Nutrition Diva Says:
11/3/2009 4:12:48 PM
@Nadya: Thanks for your comment. You're right that proteins from different sources have different properties, such as digestibility, efficiency ratios, and net utilization. Egg whites and whey protein (casein) are at the top in terms of high quality proteins, followed closely by other animal proteins, and then vegetable proteins. For example, whey, egg whites, ground beef, and tuna all have a digestibility score (PDCAAS) of 100. Soy has a PDCAAS of 94. But for most people listening to this podcast, these distinctions don't amount to much because the differences in absorbability, efficiency, and utilization are most observable when protein intake is very low. As soon as protein intake approaches or exceeds adequacy, the differences become much less meaningful.
Nadya Says:
11/3/2009 10:19:27 AM
There is a very big difference between consuming hight quality whey and soy protein based supplement and a steak. In general, the absorption of most of the types of animal protein is not very high. I think that by now it's time to teach people that assosiation between a protein and a "steak" in the context of balanced diet is nutritionally incorrect one.
Colin Says:
11/3/2009 3:03:28 AM
I should add that, although the abstract for the September study you cite concludes that "Ingestion of more than 30 g protein in a single meal does not further enhance the stimulation of muscle protein synthesis in young and elderly," the actual study only compared a 30g dose to a 90g dose, and in the form of beef rather than as whey protein powder or eggs or another, more bioavailable form. Since most bodybuilders and athletes don't take their post-workout protein in the form of a 3/4-lb steak, the usefulness of this conclusion is limited.
Colin Says:
11/3/2009 2:53:37 AM
Re: Chris D The 20g rule of thumb in bodybuilding is a very widespread myth. I used to believe this, but then I went looking for the science behind it and there's literally none.
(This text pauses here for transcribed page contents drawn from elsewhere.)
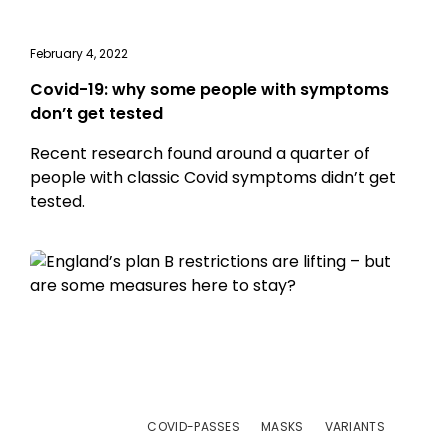
February 4, 2022
Covid-19: why some people with symptoms
don’t get tested
Recent research found around a quarter of
people with classic Covid symptoms didn’t get
tested.
COVID-PASSES
MASKS
VARIANTS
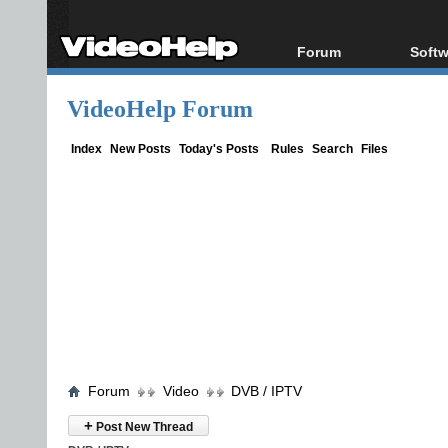
Forum
Softw
Forum Index
All s
VideoHelp Forum
Today's Posts
Popul
New Posts
Porta
Index
New Posts
Today's Posts
Rules
Search
Files
File Uploader
Forum
Video
DVB / IPTV
+
Post New Thread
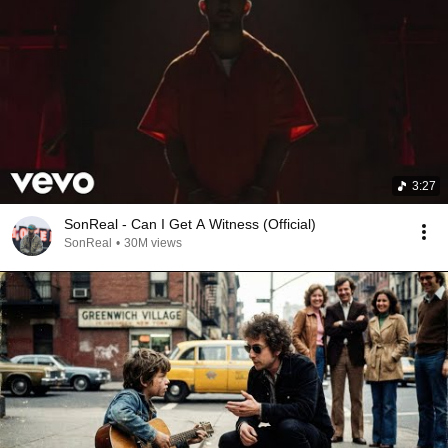
3:27
SonReal - Can I Get A Witness (Official)
SonReal
•
30M views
It's just a number that someone estimated many years ago, which then passed into conventional wisdom. Evolutionarily, metabolically, it makes no sense anyway. The few studies that have looked at the issue come down more in the 40-50g range for maximum usable protein in a meal.
Nutrition Diva Says:
11/2/2009 8:25:48 AM
@Jackie, here's the math: The average 154-pound (70 kg) individual requires about 2250 cals per day. The recommended intake of protein is 10 to 35% of calories. That translates to a range of 56 to 196 grams of protein per day. So my "rule of thumb" of 1 g of protein per pound (154) or 2 grams per kg (140) per day puts you towards the upper end of that range. Make sense?
Jackie Says:
10/29/2009 2:43:52 PM
Your calculation for how much to eat seems high. I looked at one of the websites posted and it seems more like one gram per kilogram of weight. Can you double check this?
Chris D Says:
10/28/2009 5:23:28 PM
Hey in the bodybuilding community it's almost common knowledge that the cutoff for protein all at once for a positive effect is about 20g. However, there are other studies out there that say that timing the protein in those smaller, 10-20 incriments every few hours brings out very positive effects!